Bestselling writer Forsythe was addressing an audience at the Edinburgh Book Festival when he made the remarks.
He said he had been told by the BBC, for whom he worked at the time,
that his reporting of the 1962-1970 struggle by the country’s Biafran
minority to secede from Nigeria was biased.
He claimed that because his reports were unacceptable to the British
state – which armed the Nigerians during the war – his political
leanings came under scrutiny. He then decided to cover the war as an
independent journalist.
“I got my own ticket to Portugal and conned an arms dealer into
taking me into Biafra and while I was there someone entered my flat,”
the Day of the Jackal author said.
“They said to the neighbors that we had concerns for my health … the door was duly beaten in.”

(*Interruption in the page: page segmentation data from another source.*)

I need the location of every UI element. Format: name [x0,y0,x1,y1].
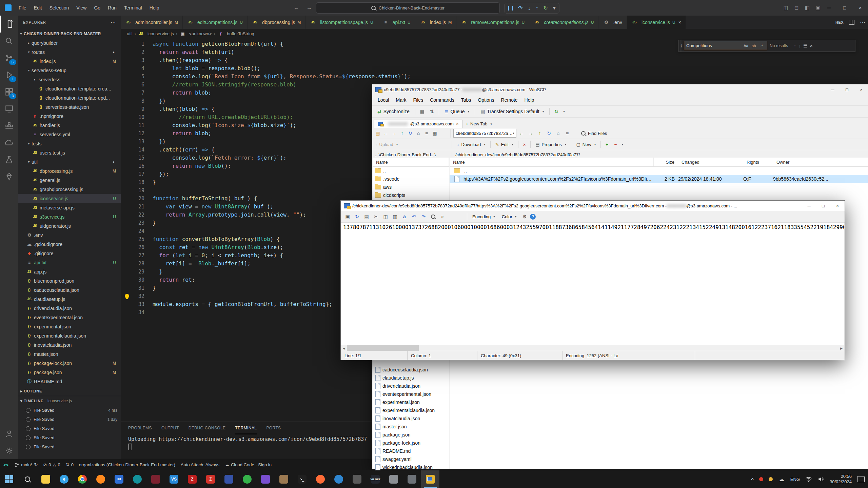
open-folder-icon[interactable]: ▤ [374,129,382,137]
add-icon[interactable]: + [603,141,611,148]
remove-icon[interactable]: − [612,141,619,148]
menu-run[interactable]: Run [104,3,120,12]
color-dropdown[interactable]: Color ▾ [499,213,519,221]
pause-icon[interactable] [508,6,513,11]
tree-item-serverless-setup[interactable]: ▾serverless-setup [18,66,121,75]
tree-item-routes[interactable]: ▾routes● [18,47,121,57]
encoding-dropdown[interactable]: Encoding ▾ [470,213,498,221]
forward-icon[interactable]: → [390,129,398,137]
forward-icon[interactable]: → [527,129,535,137]
auto-attach-item[interactable]: Auto Attach: Always [178,459,222,470]
tree-item-cloudformation-template-upd...[interactable]: {}cloudformation-template-upd... [18,93,121,102]
back-icon[interactable]: ← [517,129,526,137]
winscp-menu-mark[interactable]: Mark [392,96,410,104]
tree-item-bluemoonprod.json[interactable]: {}bluemoonprod.json [18,276,121,285]
ports-item[interactable]: ⇅ 0 [63,459,76,470]
menu-selection[interactable]: Selection [46,3,73,12]
taskbar-vbnet-app[interactable]: VB.NET [366,470,384,488]
redo-icon[interactable]: ↷ [419,212,428,221]
local-file-row[interactable]: .. [373,167,449,175]
local-file-row[interactable]: claudiasetup.js [373,374,449,382]
help-icon[interactable]: ? [530,214,536,220]
nav-back-icon[interactable]: ← [294,5,299,11]
properties-button[interactable]: ▤Properties▾ [533,141,569,148]
local-file-row[interactable]: README.md [373,447,449,455]
match-case-icon[interactable]: Aa [743,42,749,49]
delete-button[interactable]: × [521,141,528,148]
search-icon[interactable] [0,33,18,49]
refresh-icon[interactable]: ↻ [545,129,553,137]
minimize-button[interactable]: ─ [802,201,816,211]
list-icon[interactable]: ▦ [431,129,439,137]
breadcrumb-item[interactable]: ▣<unknown> [179,31,212,36]
taskbar-darkred-app[interactable] [146,470,165,488]
close-button[interactable]: × [852,0,868,16]
tree-item-experimental.json[interactable]: {}experimental.json [18,322,121,331]
size-column-header[interactable]: Size [654,158,678,166]
tree-item-.serverless[interactable]: ▾.serverless [18,75,121,84]
taskbar-firefox-browser[interactable] [92,470,110,488]
rights-column-header[interactable]: Rights [743,158,773,166]
split-editor-icon[interactable] [849,20,854,25]
home-icon[interactable]: ⌂ [554,129,562,137]
tree-item-dbprocessing.js[interactable]: JSdbprocessing.jsM [18,166,121,176]
timeline-entry[interactable]: File Saved4 hrs [18,406,121,415]
taskbar-file-explorer[interactable] [37,470,55,488]
tab-iconservice.js[interactable]: JSiconservice.jsU× [627,16,686,29]
breadcrumb-item[interactable]: JSiconservice.js [138,31,174,36]
tab-editCompetitions.js[interactable]: JSeditCompetitions.jsU [183,16,248,29]
cut-icon[interactable]: ✂ [372,212,380,221]
transfer-settings-dropdown[interactable]: ▤ Transfer Settings Default ▾ [478,107,547,116]
close-tab-icon[interactable]: × [678,20,681,25]
find-input[interactable]: Competitions Aa ab .* [684,41,767,50]
menu-go[interactable]: Go [90,3,104,12]
queue-button[interactable]: ≣ Queue ▾ [442,107,472,116]
winscp-menu-local[interactable]: Local [374,96,392,104]
tray-red-icon[interactable] [759,477,763,481]
local-file-row[interactable]: aws [373,183,449,191]
cloud-code-item[interactable]: ☁ Cloud Code - Sign in [222,459,274,470]
tree-item-package-lock.json[interactable]: {}package-lock.jsonM [18,359,121,368]
outline-section[interactable]: ▸ OUTLINE [18,386,121,396]
toggle-panel-icon[interactable]: ⊟ [794,5,799,11]
select-all-icon[interactable]: a [400,212,409,221]
gcp-project-item[interactable]: organizations (Chicken-Dinner-Back-End-m… [76,459,178,470]
minimize-button[interactable]: ─ [821,0,837,16]
name-column-header[interactable]: Name [373,158,449,166]
action-center-icon[interactable] [857,476,865,482]
taskbar-printer-app[interactable] [384,470,403,488]
panel-tab-problems[interactable]: PROBLEMS [128,422,152,434]
taskbar-winscp[interactable] [421,470,439,488]
breadcrumb-item[interactable]: ƒbufferToString [217,31,254,36]
tree-icon[interactable]: ≡ [563,129,571,137]
quick-fix-lightbulb-icon[interactable] [125,294,129,298]
editor-dialog-content[interactable]: 1378078711310261000013737268820001060001… [341,223,844,345]
local-file-row[interactable]: inovatclaudia.json [373,414,449,423]
tree-item-package.json[interactable]: {}package.jsonM [18,368,121,377]
taskbar-filezilla[interactable]: Z [183,470,201,488]
extensions-icon[interactable]: 3 [0,83,18,100]
tree-item-users.test.js[interactable]: JSusers.test.js [18,148,121,157]
back-icon[interactable]: ← [382,129,390,137]
tab-admincontroller.js[interactable]: JSadmincontroller.jsM [121,16,183,29]
refresh-icon[interactable]: ↻ [406,129,414,137]
session-tab[interactable]: ######## @s3.amazonaws.com × [374,120,462,128]
menu-file[interactable]: File [15,3,30,12]
hidden-icons-chevron[interactable]: ^ [751,477,754,482]
tree-item-serverless-state.json[interactable]: {}serverless-state.json [18,102,121,111]
taskbar-terminal-app[interactable]: >_ [293,470,311,488]
tab-dbprocessing.js[interactable]: JSdbprocessing.jsM [248,16,305,29]
volume-icon[interactable] [817,476,824,483]
remote-indicator[interactable]: >< [0,459,12,470]
scroll-left-icon[interactable]: ◀ [341,345,347,351]
local-file-row[interactable]: .vscode [373,175,449,183]
winscp-menu-files[interactable]: Files [410,96,427,104]
tree-item-.env[interactable]: ⚙.env [18,230,121,240]
taskbar-teal-app[interactable] [128,470,146,488]
source-control-icon[interactable]: 17 [0,49,18,66]
maximize-button[interactable]: □ [816,201,830,211]
toggle-secondary-sidebar-icon[interactable]: ◧ [805,5,810,11]
reload-icon[interactable]: ↻ [353,212,361,221]
taskbar-chrome-browser[interactable] [73,470,92,488]
tab-api.txt[interactable]: ≡api.txtU [378,16,415,29]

Asked exactly who had kicked his door in, Forsythe said: “It was the
BBC. I was told there is a very secretive fellow in the BBC called ‘The
Investigator.’”
“They were terrified because the BBC had had a correspondent who had
defected and it caused a huge scandal. Very, very embarrassing, so just
in case there were any other backsliders they had a man to investigate
the politics,” he explained.
Forsythe, who recently admitted that he himself engaged in
intelligence work for the British state while a journalist, had
withering words about the UK establishment.
He told the audience he preferred “to be an outsider looking in
because as far as I can tell most of the establishment are b*stards and I
don’t want to join them.”
The BBC had been very much a part of the country’s power structures as an arm of the “establishment … not a news organisation,” he said.